A valve seat is located in the interior passage and coupled to the lower sleeve. The valve seat is structured and arranged to accept a valve member, which when seated in the valve seat, closes the interior passage. There is a fluid chamber located between the upper and lower sleeves. The fluid chamber has a lower end wall that is connected to the upper sleeve and an upper end wall that is connected to the lower sleeve. The lower end wall, the upper end wall, and the upper and lower sleeves seal the fluid chamber from the interior passage and any drilling fluids that may be contained therein. The fluid chamber has fluid therein. An inflatable packer is coupled to one of the upper or lower sleeves. The packer has a packer chamber therein which packer chamber is in communication with the fluid chamber.

In accordance with one aspect of the present invention, a releasable latch couples the lower sleeve to the upper sleeve. The lower sleeve is capable of telescoping with respect to the upper sleeve when the latch is released. The valve seat is slidable within the lower sleeve between open and closed positions. The valve seat cooperates with the latch so as to release the latch when the valve stem is in the closed position and so as to engage the latch when the valve seat is in the open position.

The valve seat includes a sleeve that is slidably located within the interior passage of the lower collar. The valve seat has a spring that cooperates with the lower collar so that the valve seat is normally in the open position. In addition, the latch comprises dogs that are coupled to the lower collar. The valve seat contacts the dogs and forced the dogs to engage a recess in the upper collar when the valve seat is in the open position. The valve seat allows the dogs to move radially and disengage the recess when the valve seat is in the closed position.

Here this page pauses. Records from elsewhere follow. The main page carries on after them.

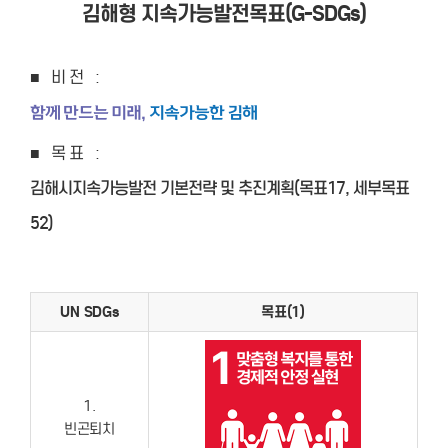
김해형 지속가능발전목표(G-SDGs)
■ 비전 :
함께 만드는 미래,
지속가능한 김해
■ 목표 :
김해시지속가능발전 기본전략 및 추진계획(목표17, 세부목표
52)
UN SDGs
목표(1)
1.
빈곤퇴치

In another aspect of the present invention, the valve seat is structured and arranged to latch the valve member when the valve member seats in the valve seat. The valve seat can be structured and arranged to accept a variety of valve members. For example, the valve member can be a data probe having latches therein. In addition, the valve member could be a dead man or simply a ball.

In another aspect of the present invention, the upper and lower sleeves are coupled together by longitudinal splines. The splines allow the upper and lower sleeves to rotate in unison as well as allow the upper and lower sleeves to telescope with respect to each other.

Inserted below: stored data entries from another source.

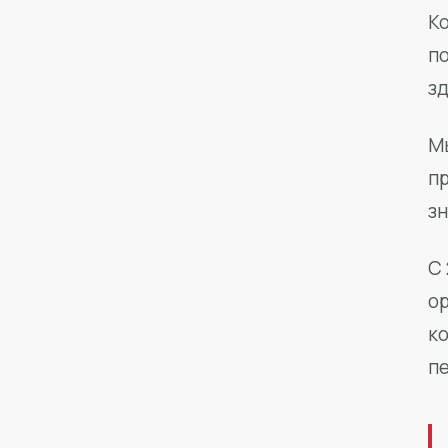
Ко
п
з
М
п
зн
С 
о
к
п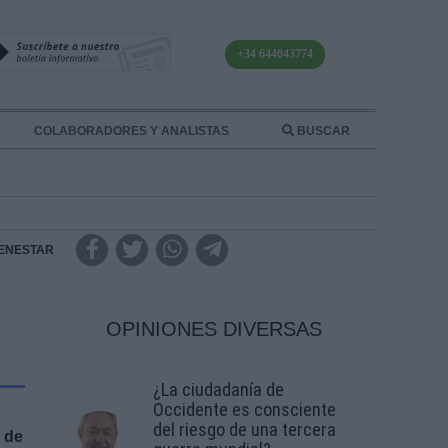
+34 644043774
COLABORADORES Y ANALISTAS
BUSCAR
IENESTAR
OPINIONES DIVERSAS
¿La ciudadanía de
Occidente es consciente
del riesgo de una tercera
 de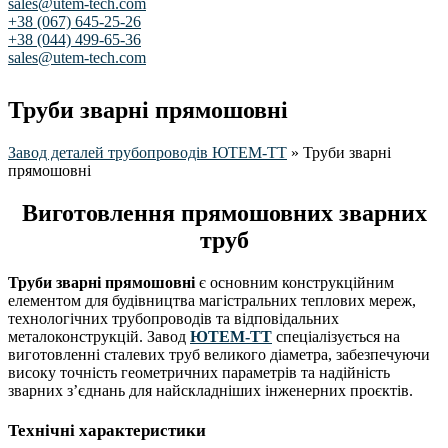
sales@utem-tech.com
+38 (067) 645-25-26
+38 (044) 499-65-36
sales@utem-tech.com
Труби зварні прямошовні
Завод деталей трубопроводів ЮТЕМ-ТТ
»
Труби зварні
прямошовні
Виготовлення прямошовних зварних
труб
Труби зварні прямошовні
є основним конструкційним
елементом для будівництва магістральних теплових мереж,
технологічних трубопроводів та відповідальних
металоконструкцій. Завод
ЮТЕМ-ТТ
спеціалізується на
виготовленні сталевих труб великого діаметра, забезпечуючи
високу точність геометричних параметрів та надійність
зварних з’єднань для найскладніших інженерних проєктів.
Технічні характеристики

In another aspect of the present invention, there is a dump chamber located between the upper and lower sleeves. The dump chamber communicates with the fluid chamber by a relief passage that has a one-way valve therein. The one-way valve is oriented so as to allow fluid to flow from the dump chamber to the fluid chamber. The packer chamber communicates with the dump chamber by way of a bypass valve that has an actuator. The actuator is operated by a stop surface located on one of the upper and lower sleeves when the upper sleeve is rotated.

In accordance with another aspect of the present invention, the upper sleeve has a bearing surface that contacts a bearing surface on the lower sleeve when the upper and lower sleeves are telescoped together. Thus, weight can be applied from the surface to the bit through the apparatus for drilling purposes.

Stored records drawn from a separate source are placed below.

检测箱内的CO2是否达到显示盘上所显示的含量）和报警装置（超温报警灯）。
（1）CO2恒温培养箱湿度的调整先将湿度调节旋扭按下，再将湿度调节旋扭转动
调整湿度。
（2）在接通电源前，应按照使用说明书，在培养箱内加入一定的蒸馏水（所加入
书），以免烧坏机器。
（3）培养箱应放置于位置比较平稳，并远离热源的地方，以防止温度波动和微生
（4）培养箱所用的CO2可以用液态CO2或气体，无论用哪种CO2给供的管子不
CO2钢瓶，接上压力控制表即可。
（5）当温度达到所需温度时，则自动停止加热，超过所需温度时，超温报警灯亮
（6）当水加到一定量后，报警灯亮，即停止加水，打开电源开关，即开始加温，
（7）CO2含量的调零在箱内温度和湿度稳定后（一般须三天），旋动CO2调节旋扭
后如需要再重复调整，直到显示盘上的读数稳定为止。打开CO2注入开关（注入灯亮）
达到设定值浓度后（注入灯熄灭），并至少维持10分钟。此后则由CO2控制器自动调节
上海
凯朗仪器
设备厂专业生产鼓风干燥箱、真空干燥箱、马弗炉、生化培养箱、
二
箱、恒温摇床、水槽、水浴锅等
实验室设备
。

In accordance with another aspect of the present invention, the packer has spring straps that extend from a first end of the packer to a second end of the packer. The straps assist in preventing overinflation of the packer as well as assist in deflating the packer.

In accordance with another aspect of the present invention, the packer is contained within a sheath that is coupled to the other of the upper or lower sleeves. The sheath provides protection around the packer. The fluid chamber is filled with a liquid and a gas so that the packer can exit from the sheath before being inflated.

In accordance with another aspect of the present invention, the valve member includes one or more sensors as well as a sample chamber.

There is also a method of conducting a drill stem test in a borehole, with the drill stem having a drill bit. The method drills with the drill stem in the borehole by rotating the drill stem, applying weight to the drill stem from the surface and pumping mud through the drill stem. Rotation of the drill stem is ceased. The drill stem is then purged of mud. A valve member is lowered from the surface inside of the drill stem, allowing the drill member to latch and seat in a valve seat so as to close off the drill stem. In addition, the valve member is allowed to unlatch a piston in a fluid reservoir that is isolated from drilling fluids in the borehole. The piston is forced to compress the fluid reservoir and inflate a packer with the fluid from the fluid reservoir.

In accordance with one aspect of the present invention of the method, the valve is formed by the valve member and the valve seat so as to allow a formation to produce into the drill stem, while maintaining the packer in an inflated condition. In another aspect of the invention, the step of opening the valve formed by the valve member and the valve seat also include opening a passage through the valve member. This allows pressure to equalize across the valve.

In accordance with another aspect of the invention, the step of opening a passage through the valve member also includes manipulating the valve member by a wireline so as to open the passage.

In accordance with another aspect of the invention, the valve member is provided with instrumentation. The step of dropping the valve member from the surface inside of the drill stem also includes dropping the valve member on a wireline. After latching the valve member to the valve seat, the wireline is manipulated to unlatch the valve member from the valve seat and retrieving the valve member to the surface, while maintaining the packer in the inflated condition.

In accordance with another aspect of the invention, the drill stem is rotated to open a bypass valve and allow the fluid from the inflated packer to flow to a dump chamber, wherein the packer deflates.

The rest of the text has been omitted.